Topic
3 replies Latest Post - ‏2012-12-11T08:51:07Z by mmalc
SystemAdmin
SystemAdmin
289 Posts
ACCEPTED ANSWER

Pinned topic Architecture question

‏2012-10-31T08:03:48Z |
We have a legacy system that produces files that each contains hundreds of messages (financial transactions). We need to transform these messages into another format and submit them (individually) to a target system. The question is: Should ESB accept these large files for processing directly, or should there be an adapter application between the legacy system and ESB that would split received files into individual messages and let the ESB to process the messages individually (instead of processing the whole file)?

In the first solution we expect two ESB flows. The first one would transform the file into a new format, split it into the messages, and store these messages into a temporary location (eg. a database). The transformation needs to process the file as a whole, because the file contains some common sections that are needed for transformation of the individual messages. The second flow would take the individual transformed messages (each in a separate XA transaction), pass them to the target system, and wait for its answer (synchronously or asynchronously).

The second solution would replace the first flow by an external application that would transform the file, split it into individual transformed messages, and store them in a temporary location (local file system). The second flow would stay in the ESB.

In our eyes, the disadvantage of the first solution is in that the ESB would have to process huge files (in the first flow), which is commonly considered an anti-pattern. On the other hand, the ESB would adjust directly to the interface of the legacy system, which is one of the purposes of ESB.

In the second solution, the adapter application would contain the transformation logic, which should be another of the purposes and responsibilities of ESB.

What is the commonly suggested solution for this situation (a pattern)? Which solution would you suggest?

http://publib.boulder.ibm.com/infocenter/esbsoa/wesbv7r5/index.jsp?topic=%2Fcom.ibm.websphere.wesb.programming.doc%2Ftopics%2Fesbprog_patterns.html

https://www.ibm.com/developerworks/wikis/display/esbpatterns/File+Processing

http://www.ibm.com/developerworks/webservices/library/ws-largemessaging/
Updated on 2012-12-11T08:51:07Z at 2012-12-11T08:51:07Z by mmalc
  • mmalc
    mmalc
    74 Posts
    ACCEPTED ANSWER

    Re: Architecture question

    ‏2012-11-06T21:30:08Z  in response to SystemAdmin
    Interesting question. The first thing I'd say is that not everything is solved using an ESB, in the same way that not ever DIY problem is solved with a hammer.
    Thee are some tools that will likely solve this a little more elegantly however this would result in additional cost so the there are tradeoffs that you'd need to consider.

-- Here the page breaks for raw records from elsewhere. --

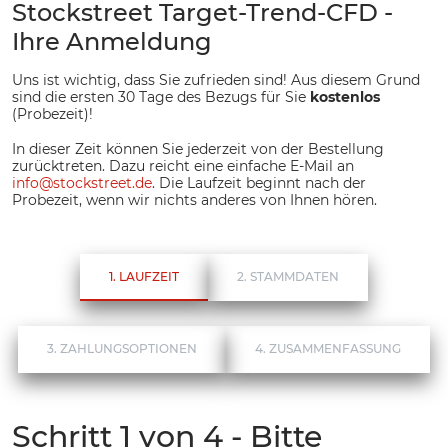
Stockstreet Target-Trend-CFD
-
Ihre Anmeldung
Uns ist wichtig, dass Sie zufrieden sind! Aus diesem Grund
sind die ersten 30 Tage des Bezugs für Sie
kostenlos
(Probezeit)!
In dieser Zeit können Sie jederzeit von der Bestellung
zurücktreten. Dazu reicht eine einfache E-Mail an
info
@
stockstreet.de
. Die Laufzeit beginnt nach der
Probezeit, wenn wir nichts anderes von Ihnen hören.
1. LAUFZEIT
2. STAMMDATEN
3. ZAHLUNGSOPTIONEN
4. ZUSAMMENFASSUNG
Schritt 1 von 4 - Bitte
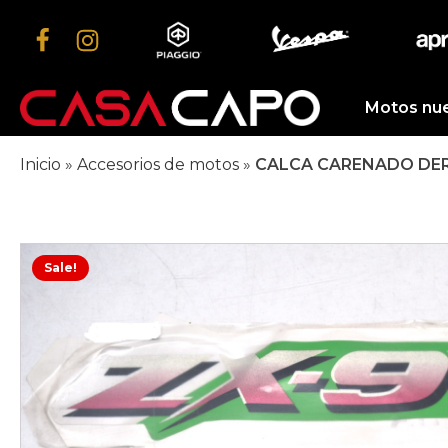
Motos nu
Inicio
»
Accesorios de motos
»
CALCA CARENADO DERE
Sale!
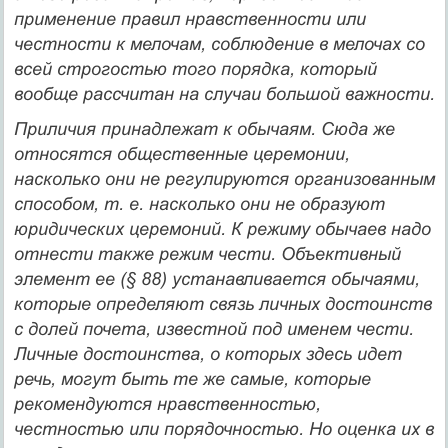
применение правил нравственности или
честности к мелочам, со­блюдение в мелочах со
всей строгостью того порядка, который
вообще рассчитан на случаи большой важности.
Приличия принадлежат к обычаям. Сюда же
относятся об­щественные церемонии,
насколько они не регулируются органи­зованным
способом, т. е. насколько они не образуют
юридиче­ских церемоний. К режиму обычаев надо
отнести также режим чести. Объективный
элемент ее (§ 88) устанавливается обычая­ми,
которые определяют связь личных достоинств
с долей поче­та, известной под именем чести.
Личные достоинства, о кото­рых здесь идет
речь, могут быть те же самые, которые
рекомендуются нравственностью,
честностью или порядочностью. Но оценка их в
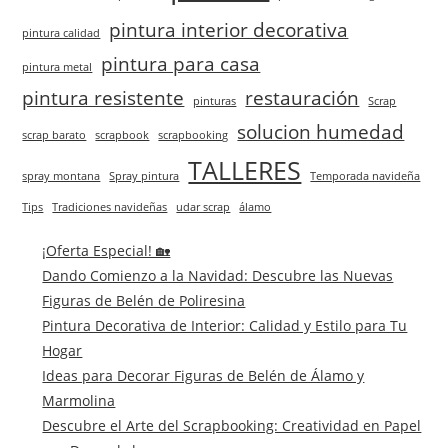
pintura interior decorativa
pintura calidad
pintura para casa
pintura metal
pintura resistente
restauración
pinturas
Scrap
solucion humedad
scrap barato
scrapbook
scrapbooking
TALLERES
spray montana
Spray pintura
Temporada navideña
Tips
Tradiciones navideñas
udar scrap
álamo
¡Oferta Especial! 🏡
Dando Comienzo a la Navidad: Descubre las Nuevas
Figuras de Belén de Poliresina
Pintura Decorativa de Interior: Calidad y Estilo para Tu
Hogar
Ideas para Decorar Figuras de Belén de Álamo y
Marmolina
Descubre el Arte del Scrapbooking: Creatividad en Papel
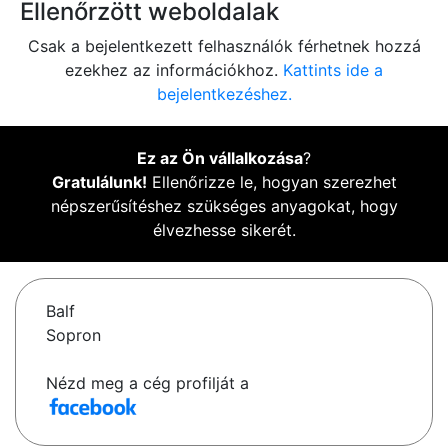
Ellenőrzött weboldalak
Csak a bejelentkezett felhasználók férhetnek hozzá
ezekhez az információkhoz.
Kattints ide a
bejelentkezéshez.
Ez az Ön vállalkozása
?
Gratulálunk!
Ellenőrizze le, hogyan szerezhet
népszerűsítéshez szükséges anyagokat, hogy
élvezhesse sikerét.
Balf
Sopron
Nézd meg a cég profilját a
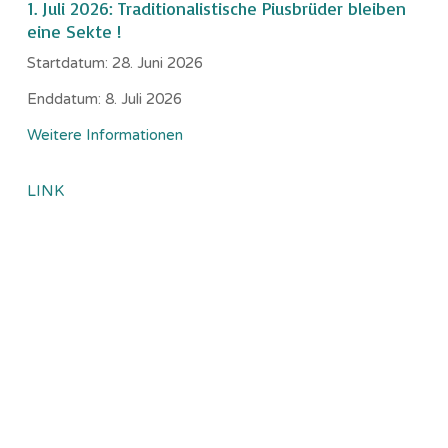
1. Juli 2026: Traditionalistische Piusbrüder bleiben
eine Sekte !
Startdatum:
28. Juni 2026
Enddatum:
8. Juli 2026
Weitere Informationen
LINK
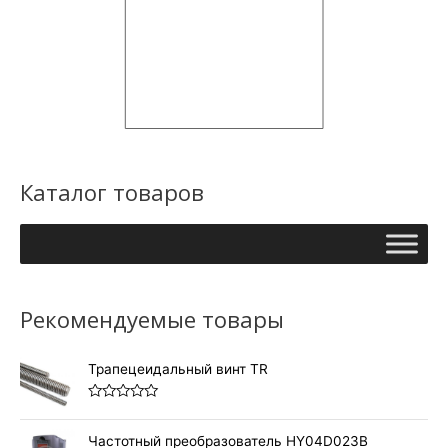
Каталог товаров
Рекомендуемые товары
Трапецеидальный винт TR
О
ц
е
Частотный преобразователь HY04D023B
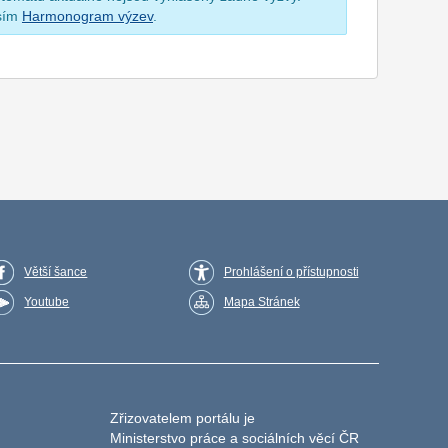
osím
Harmonogram výzev
.
Větší šance
Prohlášení o přístupnosti
Youtube
Mapa Stránek
Zřizovatelem portálu je
Ministerstvo práce a sociálních věcí ČR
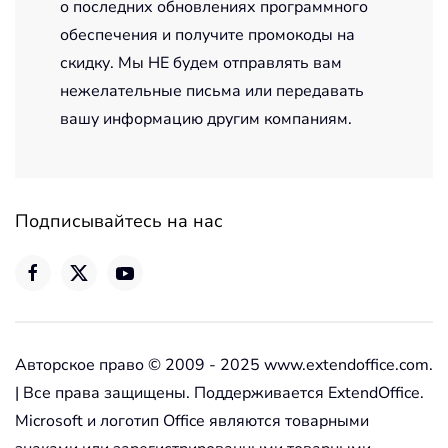
о последних обновлениях программного
обеспечения и получите промокоды на
скидку. Мы НЕ будем отправлять вам
нежелательные письма или передавать
вашу информацию другим компаниям.
Подписывайтесь на нас
Авторское право © 2009 - 2025 www.extendoffice.com.
| Все права защищены. Поддерживается ExtendOffice.
Microsoft и логотип Office являются товарными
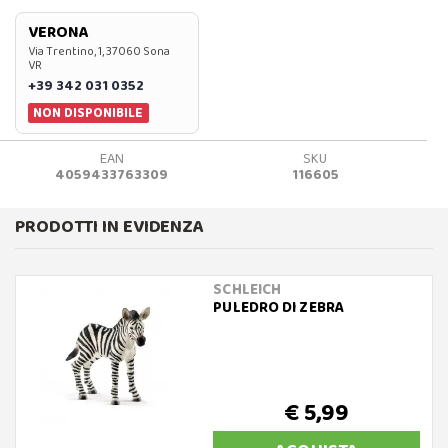
VERONA
Via Trentino, 1, 37060 Sona
VR
+39 342 031 0352
NON DISPONIBILE
EAN
SKU
4059433763309
116605
PRODOTTI IN EVIDENZA
SCHLEICH
PULEDRO DI ZEBRA
€ 5,99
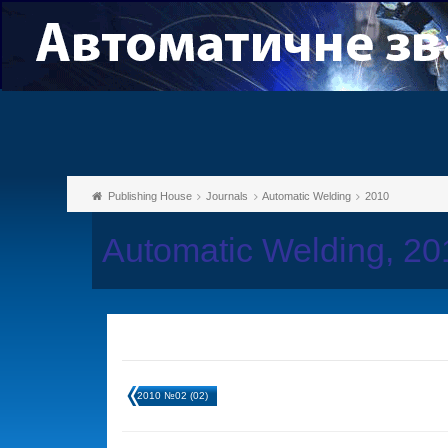
Publishing House
Journals
Automatic Welding
2010
Automatic Welding, 2
2010 №02 (02)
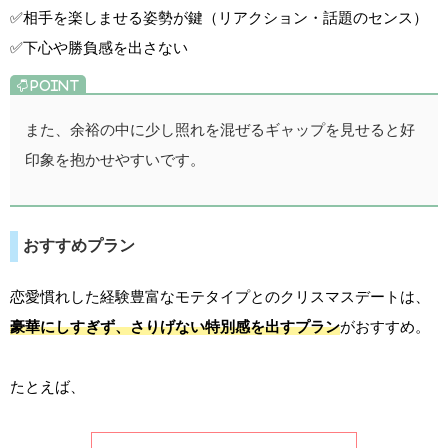
✅相手を楽しませる姿勢が鍵（リアクション・話題のセンス）
✅下心や勝負感を出さない
また、余裕の中に少し照れを混ぜるギャップを見せると好
印象を抱かせやすいです。
おすすめプラン
恋愛慣れした経験豊富なモテタイプとのクリスマスデートは、
豪華にしすぎず、さりげない特別感を出すプラン
がおすすめ。
たとえば、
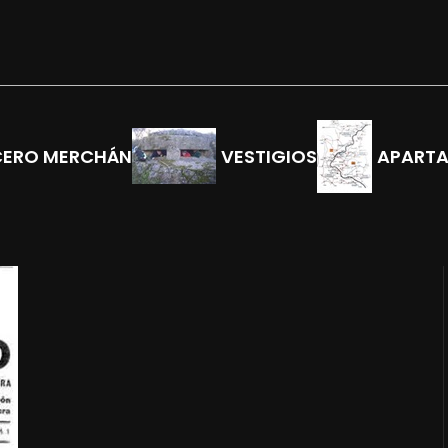
CERO MERCHÁN
VESTIGIOS
APART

    If the ESB approach is to be used then I'd suggest a two stage process as you are right, ingesting a large file into the ESB and maintaining it in memory is not recommended. Without know the details and talking generically, I'd look to the first pass to extract the common pieces of data and storing them in a separate space from the line items. The second pass would then read in the common data and use it to process the line items. Both of these could potentially be performed in the ESB, it depends on the complexity of the file.

    Whether you store the data in a database or another file is down to your analysis of the requirements.
    For example you mention XA transaction, I'm assuming this means you have multiple resource managers that you need to coordinate in the same transaction.

    Another thing to bear in mind is how much time do you have to process the incomming file. If the file is so large that the two stage process takes so long it interferes with possible real-time operations, or it another file arrives before you have finished processing the first, then you may need to consider other options.

    An interesting option would be to use large scale caching technology to support this process... but that's another story.
    • SystemAdmin
      SystemAdmin
      289 Posts
      ACCEPTED ANSWER

      Re: Architecture question

      ‏2012-11-07T08:12:28Z  in response to mmalc
      Mmalc, thank you for your response.

      mmalc wrote:
      Thee are some tools that will likely solve this a little more elegantly however this would result in additional cost so the there are tradeoffs that you'd need to consider.

      I would choose a different solution, but our common agreement in our team after considering all the pros and contras was the choice between the two mentioned possibilities.
      I myself would pass only the uri of the big file through the ESB flow, leaving the file itself on a shared disk (SFTP?, as we don't have a shared disk array). At a right time, WESB would call a java component that would download the file, transform it and split it into individual messages, and then the WESB would store the messages to the database for further processing. For huge files, this first part of the flows would be performed on a dedicated server so that it doesn't block processing of small files.

      Have you meant another tools in what you've written?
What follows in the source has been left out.